Eli assesses me. Boots to jeans to T-shirt until he reaches my eyes. “Why your dad the other night? Why does the Riot do anything? They’re looking for a way to break us and they don’t have a problem using my daughter to do it.”
“You said that they were there to confirm the rumor,” I say. “Olivia already wore herself out over the brief time Emily spent here. Wouldn’t it be better if we send Emily home?”
Eli’s head ticks to the side and before I can register the exact threat, he plows into me. My back slams into the wall and a frame falls to the floor and shatters. Glass flies across the tile. Large chunks and small shards hit our feet.
I raise my hands to push him back, but the click of a safety causes the entire room to fade. The only movement is my heart beating and the cold steel of a gun sliding against my forehead. “Do you think this is a game? That I can take pieces off the board and the Riot will believe they’re no longer in play?”
A numbness eases into my brain and I keep my sights locked on him. If he’s going to pull that trigger, he’ll have to kill me while staring straight into my eyes. “No.”
“The Riot is after Emily.” Eli twists my shirt tighter in his grip. “They’re pissed because we won’t give them a cut of our profits since we’re riding through their territory. They’ve been taking it out on us on the road and because someone told them about Emily, they decided to make this personal.

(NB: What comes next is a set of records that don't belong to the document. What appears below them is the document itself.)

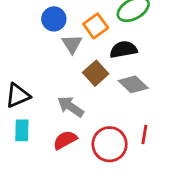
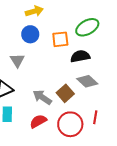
orange square: (96, 26) -> (60, 39), turned 30
gray triangle: (72, 44) -> (17, 60), moved
brown square: (96, 73) -> (65, 93), moved

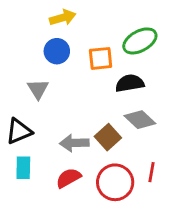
gray arrow: (42, 97) -> (74, 143), turned -36

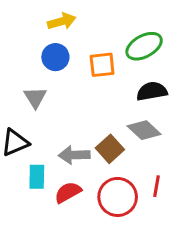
black semicircle: (130, 83) -> (152, 91), moved
cyan rectangle: (23, 168) -> (37, 177), moved

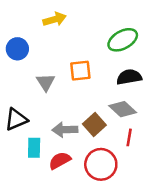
blue circle: (55, 57) -> (17, 49), moved
orange square: (102, 65) -> (80, 71), moved
gray triangle: (35, 97) -> (46, 82), moved
red line: (156, 186) -> (129, 137), moved

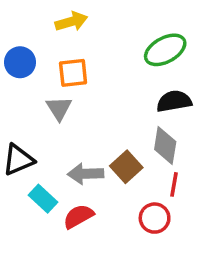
orange square: (80, 71) -> (73, 73), moved
gray diamond: (123, 109) -> (165, 145), turned 56
cyan rectangle: (34, 148) -> (43, 199), turned -48
red circle: (101, 164) -> (155, 218), moved, size x0.7

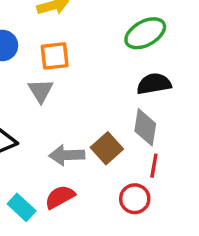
cyan rectangle: (43, 199) -> (22, 207), moved

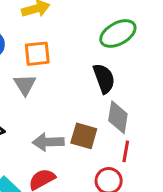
black semicircle: (154, 84) -> (104, 78), moved, turned 80
brown square: (107, 148) -> (84, 136), turned -32

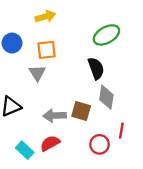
red line: (126, 151) -> (121, 131), moved

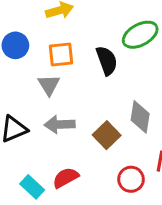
black semicircle: (96, 68) -> (107, 61), moved
brown square: (81, 111) -> (107, 135), turned 30
gray arrow: (55, 116) -> (60, 124), moved

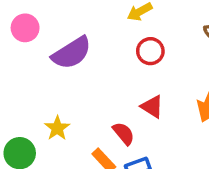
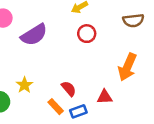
red triangle: (152, 107) -> (105, 97), moved, turned -35

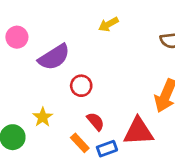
red circle: (87, 34) -> (81, 86), moved
red triangle: (105, 97) -> (138, 131), size x1.6

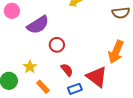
red triangle: (138, 131) -> (97, 77), turned 40
orange rectangle: (80, 143) -> (43, 87), moved

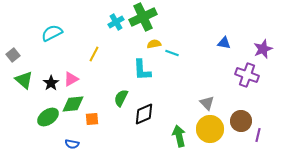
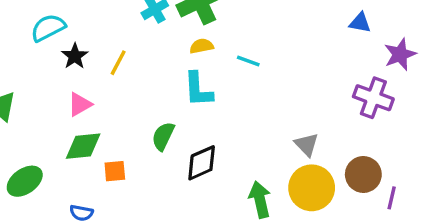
blue triangle: (224, 43) -> (360, 23), moved
yellow semicircle: (154, 44) -> (202, 46), moved
black star: (51, 83) -> (75, 56), moved
green ellipse: (48, 117) -> (25, 181), moved

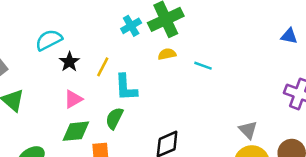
cyan L-shape: (198, 89) -> (126, 87), moved
green semicircle: (163, 136) -> (114, 118), moved

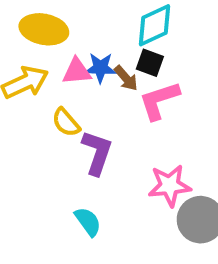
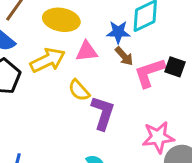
black square: (150, 63) -> (175, 67), moved
blue star: (100, 68) -> (118, 32), moved

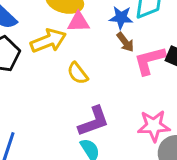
pink triangle: (87, 51) -> (78, 22), moved
purple L-shape: (103, 113) -> (94, 121), moved, turned 48

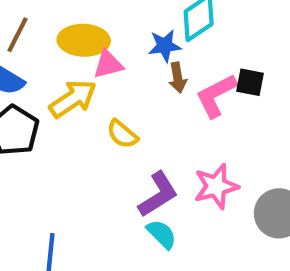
brown arrow: (125, 42) -> (178, 78), turned 40
pink star: (154, 126) -> (216, 186), moved

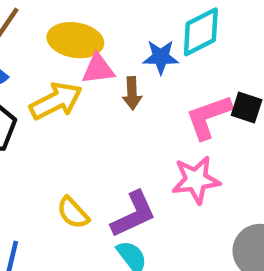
brown arrow: (178, 78) -> (132, 93), moved
yellow semicircle: (122, 134) -> (73, 213), moved
pink star: (216, 186) -> (196, 180), moved

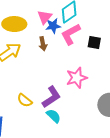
pink triangle: (98, 69) -> (45, 17), moved, turned -35
pink L-shape: (209, 117) -> (71, 34), moved

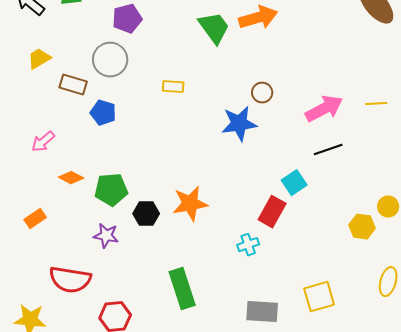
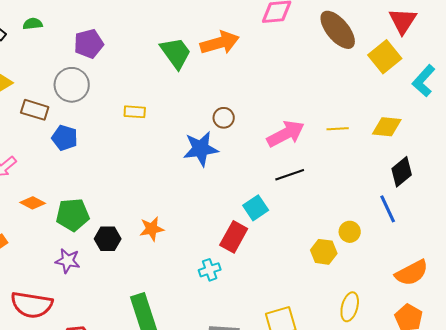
orange star: (190, 204) -> (152, 229), size x0.7

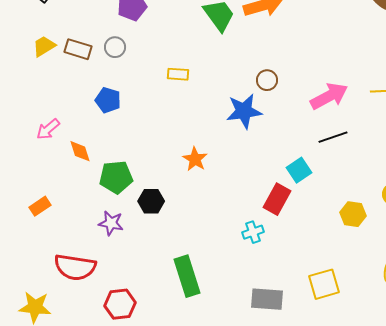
gray circle: (72, 85) -> (115, 47), size x0.6
brown rectangle: (35, 110) -> (78, 49), moved
orange diamond: (33, 203) -> (80, 151), moved, turned 45
orange star: (152, 229) -> (195, 159), moved, turned -30
yellow hexagon: (324, 252) -> (353, 214), moved

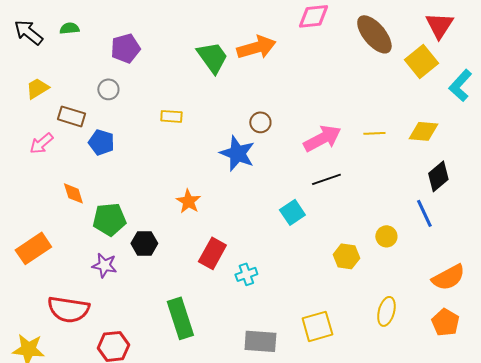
brown rectangle: (78, 49) -> (71, 116), moved
blue star: (244, 111) -> (237, 153), turned 30
pink arrow: (48, 129) -> (41, 143), moved
red rectangle: (277, 199) -> (212, 253), moved
orange rectangle: (40, 206) -> (33, 248), size x1.6

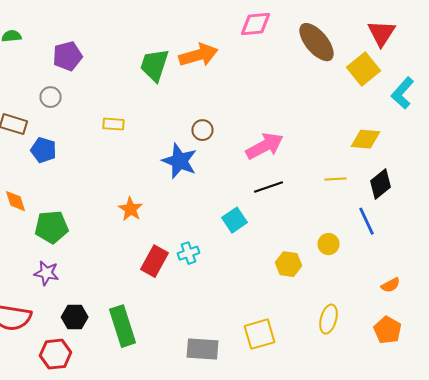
green trapezoid: (212, 57) -> (154, 65), turned -126
yellow line: (374, 133) -> (336, 179), moved
black hexagon: (144, 243) -> (74, 317), moved
cyan cross: (246, 274) -> (188, 253), moved
orange semicircle: (448, 277) -> (390, 285), size x0.6

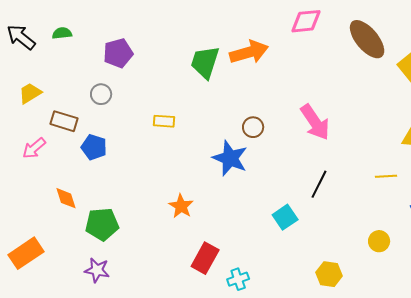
pink arrow: (264, 146) -> (315, 122), moved, turned 84
black line: (268, 187) -> (319, 184), turned -44
cyan cross: (188, 253) -> (238, 279), moved
yellow hexagon: (288, 264) -> (329, 274), moved

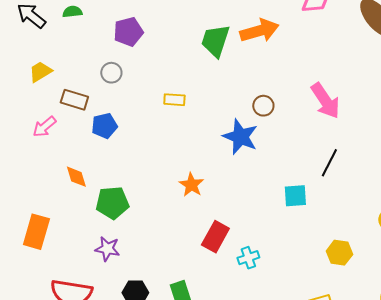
blue pentagon: (94, 147) -> (104, 126), turned -30
cyan square: (285, 217) -> (295, 196), turned 30
orange rectangle: (26, 253) -> (36, 232), turned -40

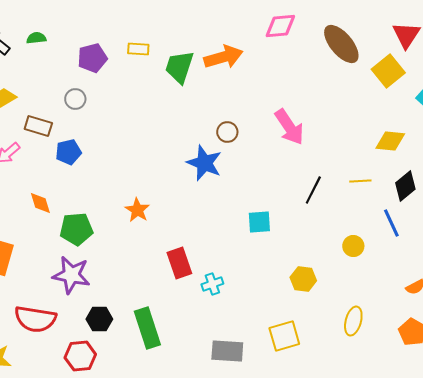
yellow rectangle: (174, 100) -> (138, 49), moved
black line: (329, 163) -> (313, 190), moved
orange star: (191, 185) -> (137, 210), moved
red rectangle: (215, 237) -> (179, 263), turned -48
purple star: (107, 249) -> (71, 275), size x1.5

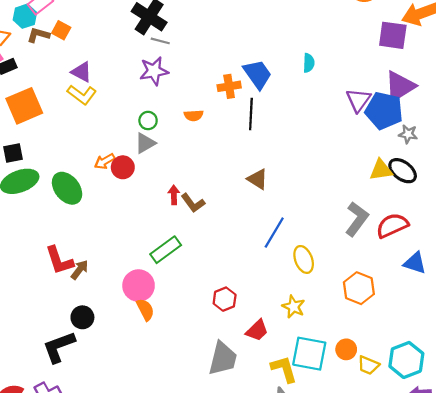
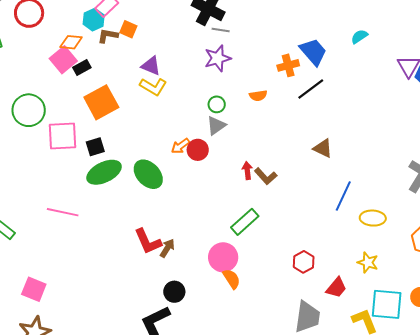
cyan semicircle: (309, 63) -> (359, 37), turned -120
black line: (251, 114) -> (311, 89), turned 56
yellow ellipse: (304, 259) -> (373, 218), turned -60

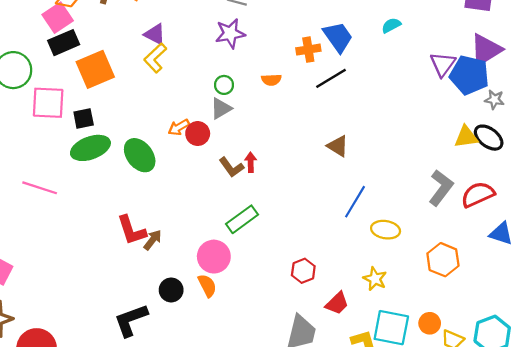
black rectangle: (82, 67) -> (64, 43), moved, size x1.5
yellow L-shape: (153, 87) -> (155, 58), turned 100
brown L-shape: (266, 176) -> (231, 167), moved
orange semicircle: (232, 279) -> (207, 286), moved
black circle: (174, 292) -> (171, 290), moved

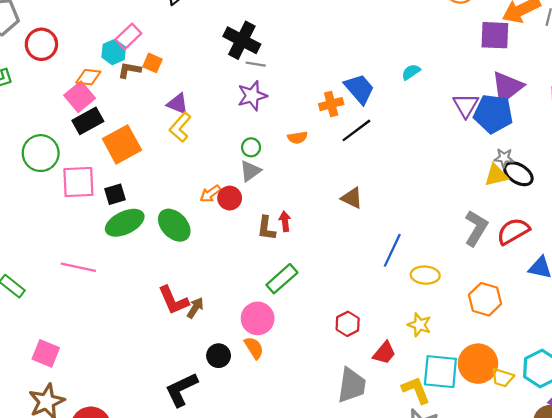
gray star: (494, 100) -> (504, 158), moved
brown triangle: (338, 146) -> (352, 198), moved
brown L-shape: (231, 167) -> (266, 228), turned 50
orange circle: (430, 323) -> (478, 364), size x1.8

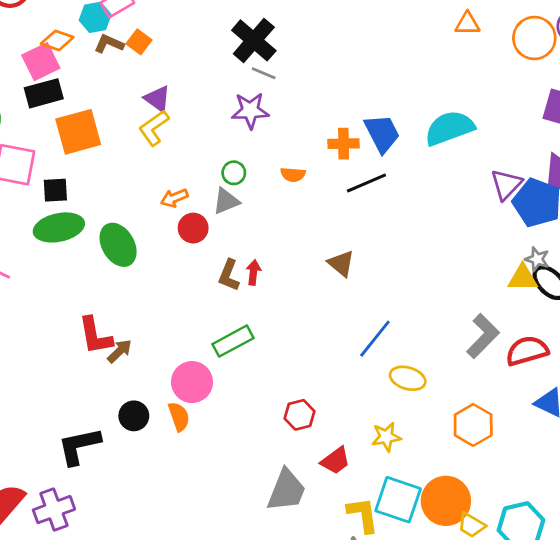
cyan semicircle: (411, 72) -> (449, 128), size x2.0
orange arrow: (210, 194) -> (174, 198), moved
yellow star: (419, 325) -> (386, 437), turned 30

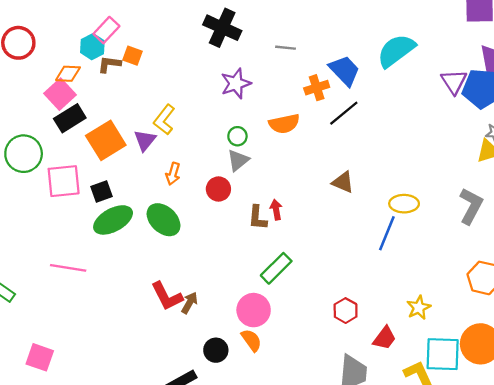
gray line: (264, 73) -> (285, 48), moved
purple triangle: (157, 99) -> (145, 140), moved, turned 50
orange semicircle: (293, 175) -> (284, 124), size x1.5
orange arrow: (174, 198) -> (173, 174), moved, turned -35
yellow ellipse: (408, 378) -> (404, 204), moved

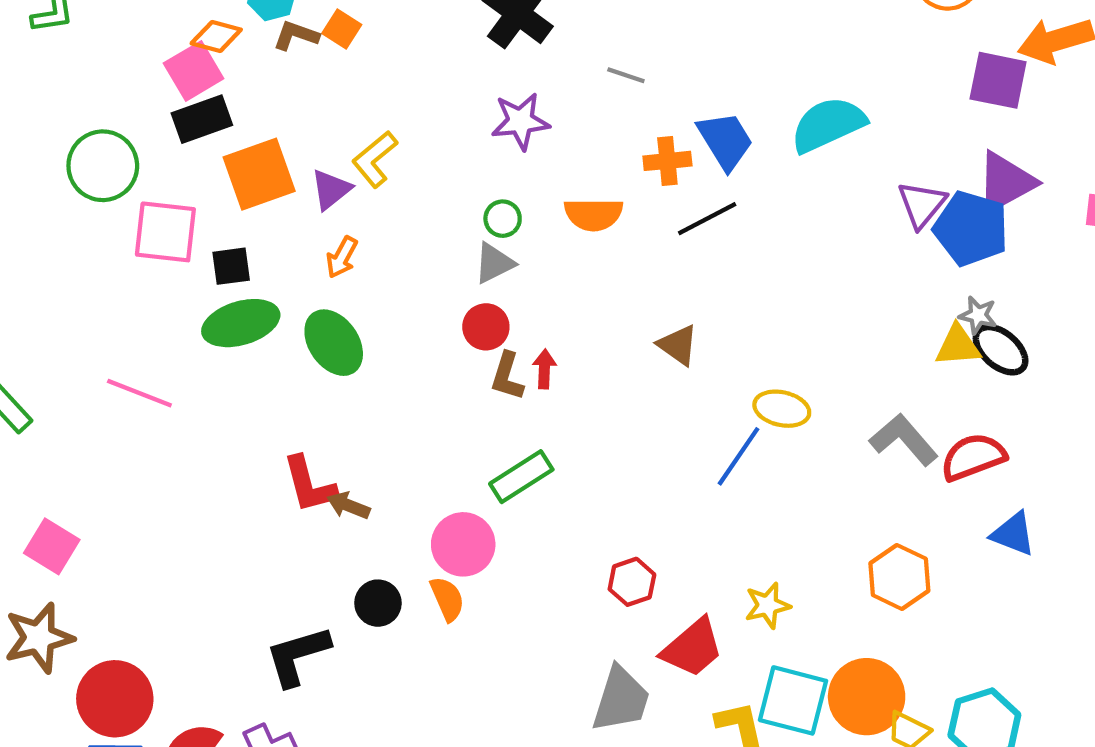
orange arrow: (173, 174) -> (342, 257), moved
red circle: (218, 189) -> (486, 327), moved
gray L-shape: (471, 206) -> (904, 440), turned -81
brown arrow: (190, 303) -> (348, 506), turned -110
red trapezoid: (384, 338) -> (692, 648), size x1.4

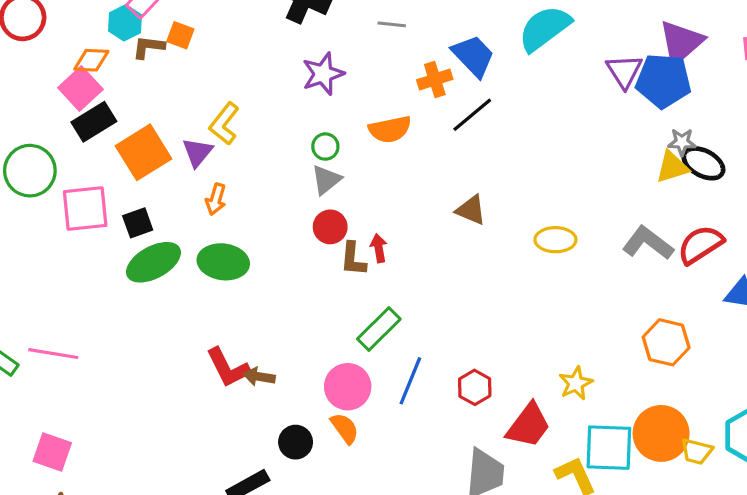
green ellipse: (334, 343) -> (223, 262), turned -36
pink line: (139, 393) -> (53, 354), moved
blue line: (739, 456) -> (410, 381), moved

“My daughter’s life is in danger. I’ve had to rip her from her home and I’m going to have to work like hell to keep the integrity of this club and my business intact while keeping Emily alive. I asked for one thing from you and you put my daughter’s life in danger. On your fucking life, will that happen again?”
I overpronounce each word. “On my fucking life, I will never fail you or this club again.”
“Do you know what I’ll do to you if you put Emily’s life in danger again?”
Eli swings the gun away, the bang reverberates through the room, then the muzzle of the gun is back in my face. A loud ringing in my head disorients me. My survival instincts scream to fight, but Eli’s not through with me and I’m not done standing.
Not a guy in the room moves from their seat. The ringing gives way to silence and then Eli’s voice comes out clear and calm. “You know what Cyrus told me?”
“What?”
“That Emily trusts you.”
The safety clicks back on, Eli flips the gun away from my head and he offers me the grip. For the first time, I glance in Dad’s direction and he subtly nods. I raise my palm up and Eli plants the gun in my hand. “It’s yours. Keep it with you at all times. Do you understand?”
Not at all.
Eli reclaims his seat at the table, the tension from his body gone. “We have several runs over the next few weeks that are back-to-back and long-distance. The majority of the club will be working them, including me. I want you by Emily’s side twenty-four-fucking-seven. If she has to pee, I want you outside the door listening to the toilet flush. If she’s asleep, you better be stalking the outside of her window. You got it?”
Jesus Christ. I check the lock on the safety. I’ve shot guns multiple times in my life, but I sure as hell haven’t carried one. Age of open carry in Kentucky is eighteen and with the job I’d be taking with the security business, I knew I’d be packing, but somehow, this gun feels heavier and hotter than anything I’ve handled in my life.
“What are you expecting to go down while you’re gone?” I ask.
“Hopefully nothing, but I won’t run the risk of them going for another grab at her.”
My eyes snap to his. “Is that what it was? A grab?”